Как всегда, когда невзгоды Чармиан особенно удручали меня, я искал утешения у Элен. Мы ужинали у Гвиччоли, и я наконец рассказал ей все о себе, Мэг и Сесиль.
Она выслушала меня молча и лишь потом с тревожным любопытством спросила:
— Можно ли, потеряв в молодости любимого человека, потом забыть эту потерю?
— Не знаю. Раньше мне казалось, что это невозможно.
Она не смогла скрыть радости, на мгновение осветившей ее лицо. Затем оно снова стало серьезным.
— Знаете, я видела Сесиль Арчер.
Я совсем забыл, какой известностью пользовалась в свое время Сесиль. Мне показалось невероятным, что Элен могла что-либо знать о ней и, более того, видеть ее.
— Неужели? Где же?
— Я хорошо помню: мне было восемнадцать, это был день моего рождения, и дядя повел меня на какой-то большой утренний концерт. Я помню Грэйси Филдс и Эдит Бэйкер. Помню только их и еще Сесиль Арчер. Она произвела на меня огромное впечатление, и я долго потом мечтала стать певицей мюзик-холла. Она была очень небольшого роста, правда?
— Да, пять футов, два или три дюйма.
— Темно-рыжие волосы, алое платье и никаких украшений. Она пела какие-то остроумные, хлесткие куплеты высоким, тонким голосом. Очень странный голос, сначала он мне не нравился, а потом… Сколько лет ей было тогда?
— Лет двадцать пять, должно быть.
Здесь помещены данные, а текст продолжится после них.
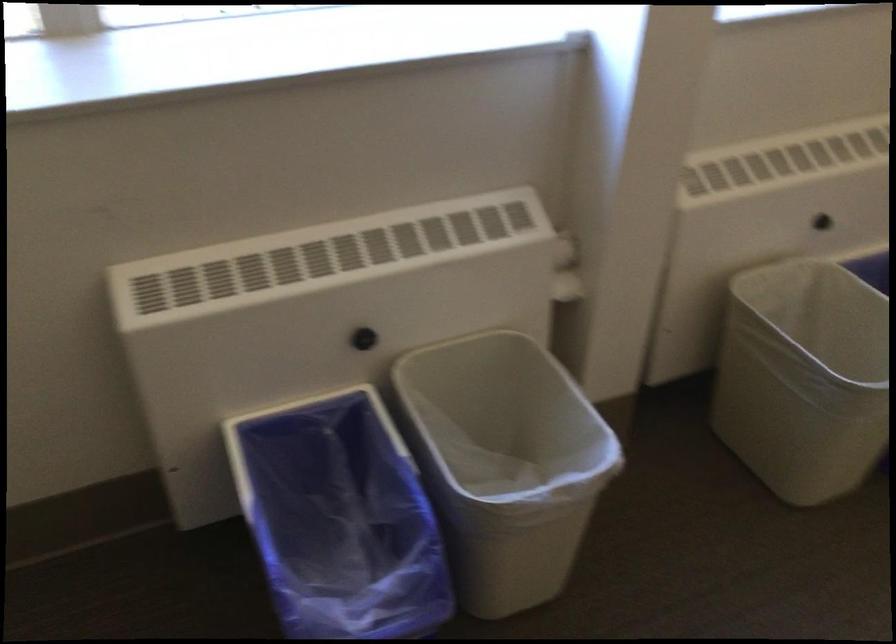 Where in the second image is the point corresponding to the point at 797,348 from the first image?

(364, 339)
Она была в зените славы.
— Она была просто великолепна! — воскликнула Элен, и я знал, что она искренна, что это сказано не для того, чтобы сделать мне приятное. — Какая-то необыкновенно подкупающая манера петь — она была где-то далеко от меня, на сцене, и пела не для таких, как я, восемнадцатилетних дурочек, и тем не менее мне казалось, она могла бы быть мне подругой, могла бы помочь мне, например, выстирать блузку или что-нибудь в этом роде.